» **What you need to do**:
Write each line of the material exactly as given, from the top through the line that contains "Akcja Zima - On-line", and omit all pictures.

» **Data to process**:
■ ■ ■ ■ ■ ■ ■

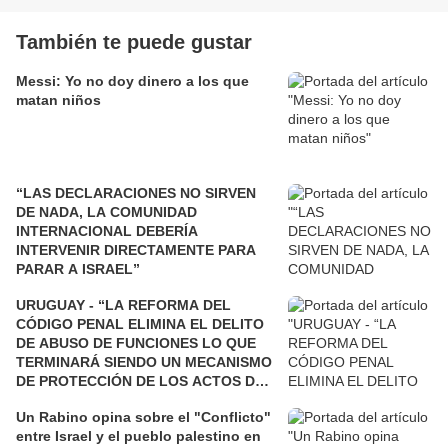
También te puede gustar
Messi: Yo no doy dinero a los que
matan niños
“LAS DECLARACIONES NO SIRVEN
DE NADA, LA COMUNIDAD
INTERNACIONAL DEBERÍA
INTERVENIR DIRECTAMENTE PARA
PARAR A ISRAEL”
URUGUAY - “LA REFORMA DEL
CÓDIGO PENAL ELIMINA EL DELITO
DE ABUSO DE FUNCIONES LO QUE
TERMINARÁ SIENDO UN MECANISMO
DE PROTECCIÓN DE LOS ACTOS DE
CORRUPCIÓN”
Un Rabino opina sobre el "Conflicto"
entre Israel y el pueblo palestino en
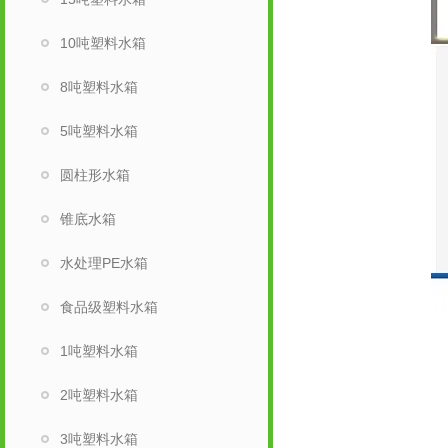
10吨塑料水箱
8吨塑料水箱
5吨塑料水箱
圆柱形水箱
锥底水箱
水处理PE水箱
食品级塑料水箱
1吨塑料水箱
2吨塑料水箱
3吨塑料水箱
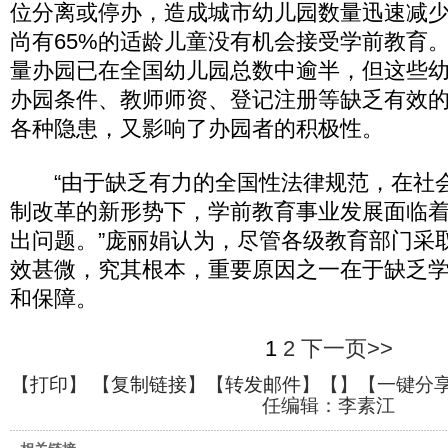
位分离或停办，造成城市幼儿园数量迅速减
尚有65%的适龄儿童没有机会接受学前教育
量办园已在全国幼儿园总数中逾半，但这些
办园条件、教师师资、登记注册等缺乏有效
各种隐患，又影响了办园者的积极性。
“由于缺乏有力的全国性法律规范，在社
制改革的新形势下，学前教育事业发展面临
出问题。”庞丽娟认为，尽管各级教育部门采
效甚微，究其根本，重要原因之一在于缺乏
和保障。
1
2
下一页>>
【
打印
】 【
复制链接
】【
转发邮件
】【
】
【一键分
任编辑：李素江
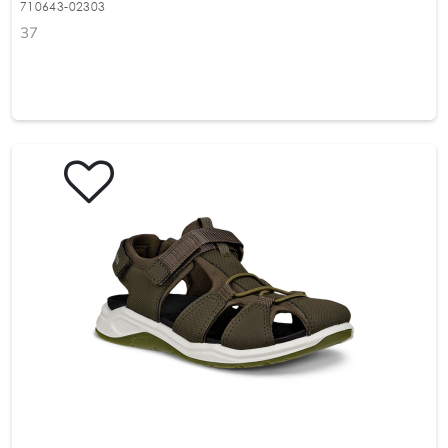
710643-02303
37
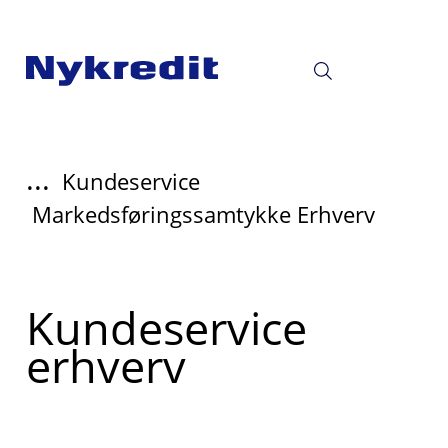
...
Kundeservice
Markedsføringssamtykke Erhverv
Read
Kundeservice
more
erhverv
about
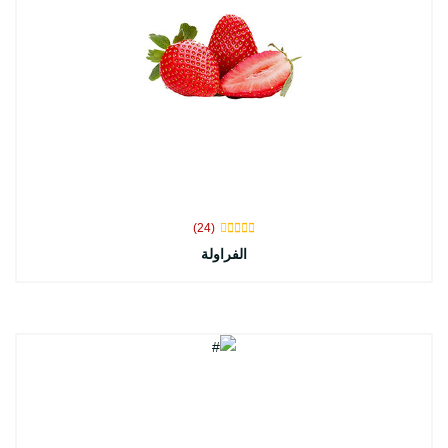
(24)
الفراولة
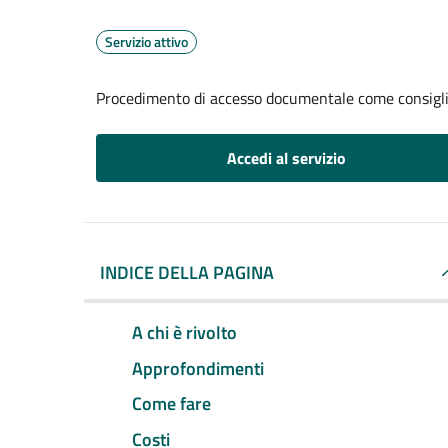
Servizio attivo
Procedimento di accesso documentale come consigl
Accedi al servizio
INDICE DELLA PAGINA
A chi è rivolto
Approfondimenti
Come fare
Costi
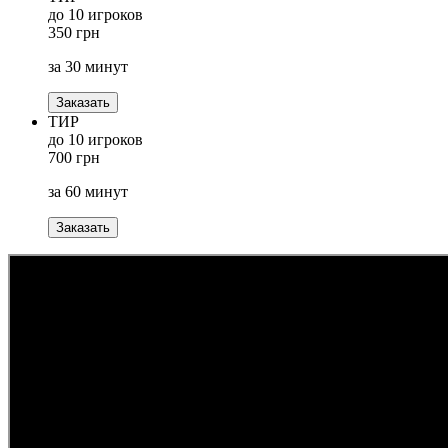
до 10 игроков
350 грн
за 30 минут
Заказать
ТИР
до 10 игроков
700 грн
за 60 минут
Заказать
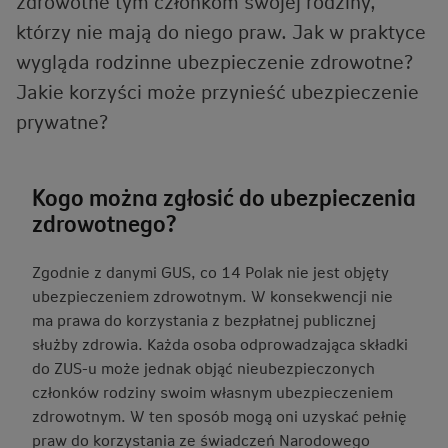
zdrowotne tym członkom swojej rodziny,
którzy nie mają do niego praw. Jak w praktyce
wygląda rodzinne ubezpieczenie zdrowotne?
Jakie korzyści może przynieść ubezpieczenie
prywatne?
Kogo można zgłosić do ubezpieczenia
zdrowotnego?
Zgodnie z danymi GUS, co 14 Polak nie jest objęty
ubezpieczeniem zdrowotnym. W konsekwencji nie
ma prawa do korzystania z bezpłatnej publicznej
służby zdrowia. Każda osoba odprowadzająca składki
do ZUS-u może jednak objąć nieubezpieczonych
członków rodziny swoim własnym ubezpieczeniem
zdrowotnym. W ten sposób mogą oni uzyskać pełnię
praw do korzystania ze świadczeń Narodowego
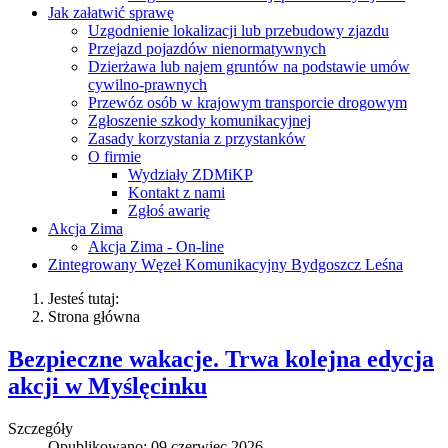
Jak załatwić sprawę
Uzgodnienie lokalizacji lub przebudowy zjazdu
Przejazd pojazdów nienormatywnych
Dzierżawa lub najem gruntów na podstawie umów
cywilno-prawnych
Przewóz osób w krajowym transporcie drogowym
Zgłoszenie szkody komunikacyjnej
Zasady korzystania z przystanków
O firmie
Wydziały ZDMiKP
Kontakt z nami
Zgłoś awarię
Akcja Zima
Akcja Zima - On-line
Zintegrowany Węzeł Komunikacyjny Bydgoszcz Leśna
Jesteś tutaj:
Strona główna
Bezpieczne wakacje. Trwa kolejna edycja
akcji w Myślęcinku
Szczegóły
Opublikowano: 09 czerwiec 2026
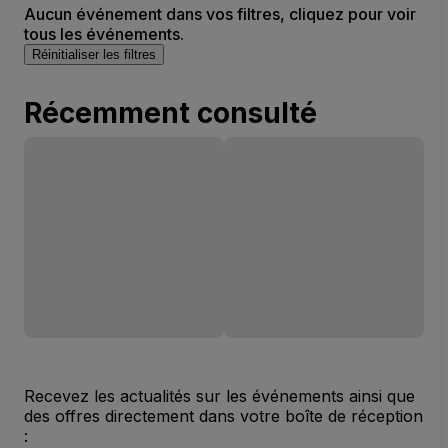
Aucun événement dans vos filtres, cliquez pour voir
tous les événements.
Réinitialiser les filtres
Récemment consulté
Recevez les actualités sur les événements ainsi que
des offres directement dans votre boîte de réception
:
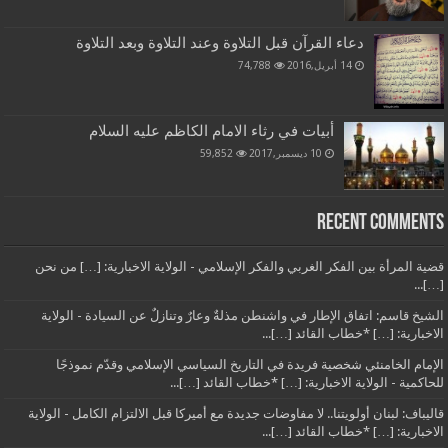
دعاء القرآن قبل التلاوة وعند التلاوة وبعد التلاوة
14 أبريل,2016
74,788
أبيات في رثاء الامام الكاظم عليه السلام
10 ديسمبر,2017
59,852
Recent Comments
قضية المرأة بين الفكر الغربي والفكر الإسلامي - الولاية الاخبارية: […] من نحن
[…]...
الشيخ قاسم: اتفاق الإطار في واشنطن مذلةٌ وعارٌ وتنازلٌ عن السيادة - الولاية
الاخبارية: […] *خطاب القائد […]...
الإمام الخامنئي شخصية فريدة في التاريخ السياسي الإسلامي وقدّم نموذجًا
للحاكمية - الولاية الاخبارية: […] *خطاب القائد […]...
قاليباف: لبنان أولويتنا.. لا مفاوضات جديدة مع أميركا قبل الالتزام الكامل - الولاية
الاخبارية: […] *خطاب القائد […]...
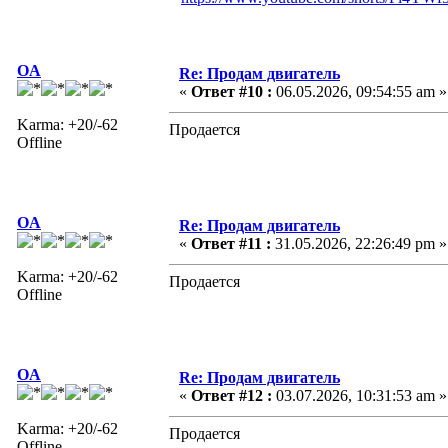
OA
Re: Продам двигатель
«
Ответ #10 :
06.05.2026, 09:54:55 am »
Karma: +20/-62
Продается
Offline
OA
Re: Продам двигатель
«
Ответ #11 :
31.05.2026, 22:26:49 pm »
Karma: +20/-62
Продается
Offline
OA
Re: Продам двигатель
«
Ответ #12 :
03.07.2026, 10:31:53 am »
Karma: +20/-62
Продается
Offline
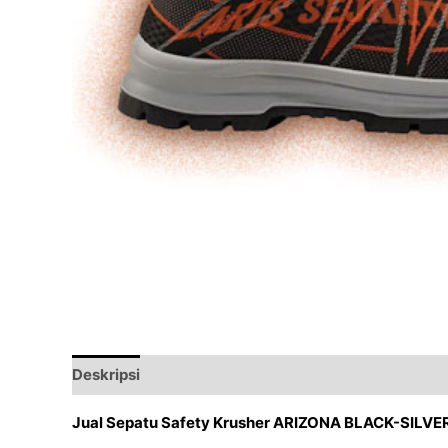
Deskripsi
Ulasan (0)
Jual Sepatu Safety Krusher ARIZONA BLACK-SILVE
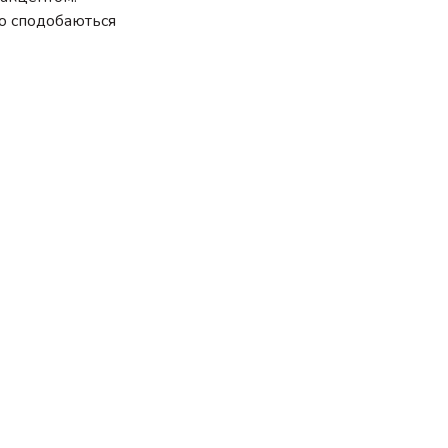
ово сподобаються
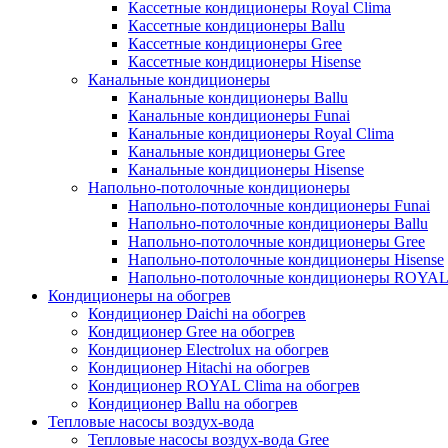
Кассетные кондиционеры Royal Clima
Кассетные кондиционеры Ballu
Кассетные кондиционеры Gree
Кассетные кондиционеры Hisense
Канальные кондиционеры
Канальные кондиционеры Ballu
Канальные кондиционеры Funai
Канальные кондиционеры Royal Clima
Канальные кондиционеры Gree
Канальные кондиционеры Hisense
Напольно-потолочные кондиционеры
Напольно-потолочные кондиционеры Funai
Напольно-потолочные кондиционеры Ballu
Напольно-потолочные кондиционеры Gree
Напольно-потолочные кондиционеры Hisense
Напольно-потолочные кондиционеры ROYAL
Кондиционеры на обогрев
Кондиционер Daichi на обогрев
Кондиционер Gree на обогрев
Кондиционер Electrolux на обогрев
Кондиционер Hitachi на обогрев
Кондиционер ROYAL Clima на обогрев
Кондиционер Ballu на обогрев
Тепловые насосы воздух-вода
Тепловые насосы воздух-вода Gree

■ ■ ■ ■ ■ ■ ■

» **Response for this exercise**:
También te puede gustar
Messi: Yo no doy dinero a los que
matan niños
“LAS DECLARACIONES NO SIRVEN
DE NADA, LA COMUNIDAD
INTERNACIONAL DEBERÍA
INTERVENIR DIRECTAMENTE PARA
PARAR A ISRAEL”
URUGUAY - “LA REFORMA DEL
CÓDIGO PENAL ELIMINA EL DELITO
DE ABUSO DE FUNCIONES LO QUE
TERMINARÁ SIENDO UN MECANISMO
DE PROTECCIÓN DE LOS ACTOS DE
CORRUPCIÓN”
Un Rabino opina sobre el "Conflicto"
entre Israel y el pueblo palestino en
10吨塑料水箱
8吨塑料水箱
5吨塑料水箱
圆柱形水箱
锥底水箱
水处理PE水箱
食品级塑料水箱
1吨塑料水箱
2吨塑料水箱
3吨塑料水箱
位分离或停办，造成城市幼儿园数量迅速减
尚有65%的适龄儿童没有机会接受学前教育
量办园已在全国幼儿园总数中逾半，但这些
办园条件、教师师资、登记注册等缺乏有效
各种隐患，又影响了办园者的积极性。
“由于缺乏有力的全国性法律规范，在社
制改革的新形势下，学前教育事业发展面临
出问题。”庞丽娟认为，尽管各级教育部门采
效甚微，究其根本，重要原因之一在于缺乏
和保障。
1
2
下一页>>
【
打印
】 【
复制链接
】【
转发邮件
】【
】
【一键分
任编辑：李素江
710643-02303
37
...
Kundeservice
Markedsføringssamtykke Erhverv
Read
Kundeservice
more
erhverv
about
(24)
الفراولة
Servizio attivo
Procedimento di accesso documentale come consigl
Accedi al servizio
INDICE DELLA PAGINA
A chi è rivolto
Approfondimenti
Come fare
Costi
до 10 игроков
350 грн
за 30 минут
Заказать
ТИР
до 10 игроков
700 грн
за 60 минут
Заказать
zdrowotne tym członkom swojej rodziny,
którzy nie mają do niego praw. Jak w praktyce
wygląda rodzinne ubezpieczenie zdrowotne?
Jakie korzyści może przynieść ubezpieczenie
prywatne?
Kogo można zgłosić do ubezpieczenia
zdrowotnego?
Zgodnie z danymi GUS, co 14 Polak nie jest objęty
ubezpieczeniem zdrowotnym. W konsekwencji nie
ma prawa do korzystania z bezpłatnej publicznej
służby zdrowia. Każda osoba odprowadzająca składki
do ZUS-u może jednak objąć nieubezpieczonych
członków rodziny swoim własnym ubezpieczeniem
zdrowotnym. W ten sposób mogą oni uzyskać pełnię
praw do korzystania ze świadczeń Narodowego
Jak załatwić sprawę
Uzgodnienie lokalizacji lub przebudowy zjazdu
Przejazd pojazdów nienormatywnych
Dzierżawa lub najem gruntów na podstawie umów
cywilno-prawnych
Przewóz osób w krajowym transporcie drogowym
Zgłoszenie szkody komunikacyjnej
Zasady korzystania z przystanków
O firmie
Wydziały ZDMiKP
Kontakt z nami
Zgłoś awarię
Akcja Zima
Akcja Zima - On-line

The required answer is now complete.